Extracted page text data
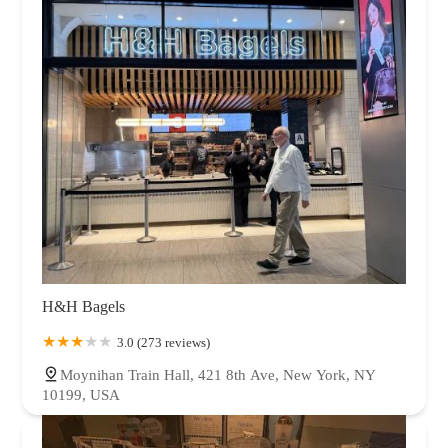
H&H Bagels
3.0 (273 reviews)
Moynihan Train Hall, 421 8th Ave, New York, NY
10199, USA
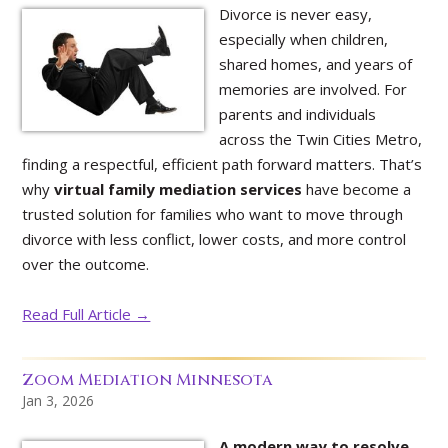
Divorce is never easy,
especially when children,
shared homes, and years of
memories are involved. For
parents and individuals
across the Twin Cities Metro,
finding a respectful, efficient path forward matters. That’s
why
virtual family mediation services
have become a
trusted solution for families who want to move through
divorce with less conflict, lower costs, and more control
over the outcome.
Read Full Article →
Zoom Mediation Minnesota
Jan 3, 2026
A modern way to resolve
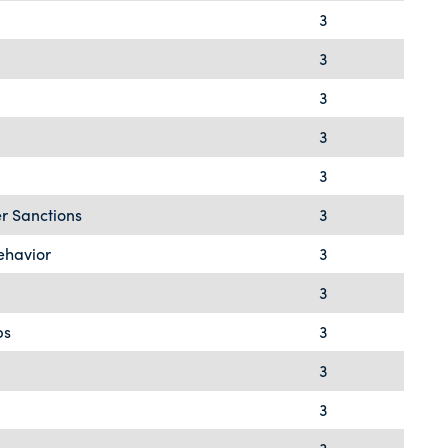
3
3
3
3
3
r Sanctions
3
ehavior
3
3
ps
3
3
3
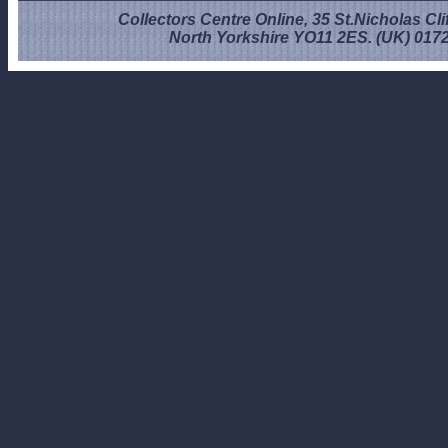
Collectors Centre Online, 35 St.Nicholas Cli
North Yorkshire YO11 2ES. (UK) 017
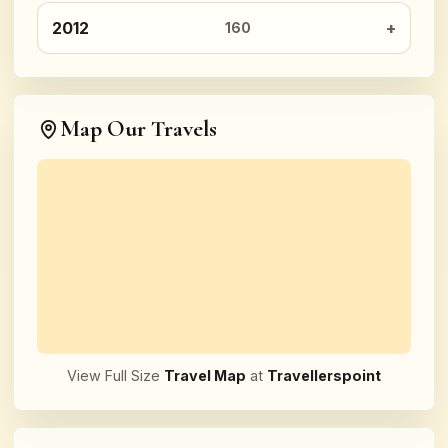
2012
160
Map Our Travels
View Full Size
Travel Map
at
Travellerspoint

Instructions for the task - Return verbatim every line from the line containing "Jan 3, 2026" to the last line of the entries above, inclusive, and leave out the pictures.

Result -
Jan 3, 2026
A modern way to resolve
3
3
3
3
3
r Sanctions
3
ehavior
3
3
ps
3
3
3
Collectors Centre Online, 35 St.Nicholas Cli
North Yorkshire YO11 2ES. (UK) 017
2012
160
Map Our Travels
View Full Size
Travel Map
at
Travellerspoint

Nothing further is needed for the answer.